Mangelnder Brandschutz: Hochhaus in Wuppertal evakuiert

72 Mieter werden in Ersatzwohnungen untergebracht. Nach der Feuerkatastrophe von London hat die Stadt ihre Gefahreneinschätzung revidiert.

Busse stehen beriet, um die evakuierten Bewohner zu transportieren.

Foto: Michael Bergmann

Wuppertal. Die Brandkatastrophe von London hat jetzt auch in Deutschland erste konkrete Folgen. Aufgrund gravierender Brandschutzmängel hat die Stadt Wuppertal am Dienstag die Bewohner aus einem elfstöckigen Wohngebäude im Stadtteil Oberbarmen evakuiert.

„Wir sind in Folge der Brandkatastrophe in London, bei der im Hochhaus Grenfell Tower mutmaßlich 79 Menschen ums Leben gekommen sind, zu einer neuen Gefahreneinschätzung gekommen“, erklärte der zuständige Dezernent Frank Meyer. Das zum Ende der 1950er Jahre erbaute Hochhaus weist eine vorgelagerte Kunststoff-Fassade auf, die über einer Holzkonstruktion befestigt ist. Außerdem sei beim Bau entflammbarer Dämmstoff verwendet worden. In Kombination mit der besonderen baulichen Konstruktion des Gebäudes — der einzige Fluchtweg führt aus den Wohnungen über Balkone an der Fassade entlang — habe die Stadt handeln müssen. Im Haus sind 86 Wohnungen; 72 Bewohner sind gemeldet.

Wuppertals Feuerwehrchef Ulrich Zander berichtete über eine Brandschau, bei der die Mängel bereits 2010 festgestellt und dokumentiert worden seien.

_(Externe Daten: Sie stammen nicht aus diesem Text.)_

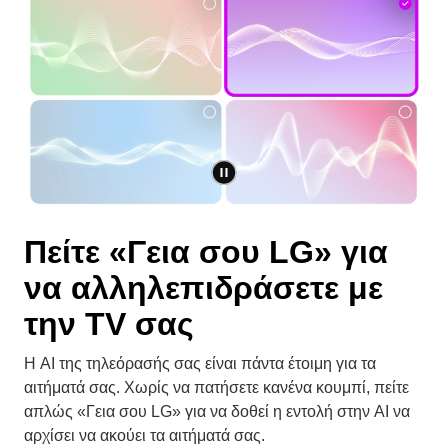
Πείτε «Γεια σου LG» για
να αλληλεπιδράσετε με
την TV σας
Η AI της τηλεόρασής σας είναι πάντα έτοιμη για τα
αιτήματά σας. Χωρίς να πατήσετε κανένα κουμπί, πείτε
απλώς «Γεια σου LG» για να δοθεί η εντολή στην AI να
αρχίσει να ακούει τα αιτήματά σας.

Letztlich hätten die Erkenntnisse aus dem Brand des Grenfell Towers, bei dem die Fassade des Hochhauses innerhalb von Minuten wie eine Fackel brannte, dazu geführt, die Gefährdungslage neu zu bewerten. Die Stadt hatte die wechselnden Besitzer in den Jahren zuvor mehrfach aufgefordert, die Mängel abzustellen. „Die ordnungsrechtlichen Maßnahmen haben jedoch nicht gegriffen“, erklärte Jochen Braun, Leiter des Ressorts Bauen und Wohnen der Stadt Wuppertal. Der jetzige Besitzer aus Berlin müsse postalisch informiert werden. „Er hat sich in der Vergangenheit wenig kooperativ gezeigt.“

Die Stadt Wuppertal will den Brandschutz von 70 weiteren Hochhäusern überprüfen. Derzeit gehe man aber allein bei dem evakuierten Gebäude von einer akuten Gefahr für Leib und Leben der Bewohner aus. „Die Entscheidung zur Evakuierung konnte um keinen Tag verschoben werden, als alle Fakten vorlagen“, sagte Frank Meyer, der die Räumung des Gebäudes gestern Morgen anordnete. Ab 17 Uhr waren dann Polizei und Ordnungsamt im Einsatz, um die Bewohner zu informieren. Sie werden in Privatwohnungen untergebracht. Jeder durfte nur einen Koffer mit Habseligkeiten mitnehmen.

Die Wohnungen werden kontrolliert und versiegelt. Die Betroffenen sollen in ihre Wohnungen zurückkehren können, sobald die Fassadendämmung entfernt ist. Dies könne allerdings mehrere Wochen dauern.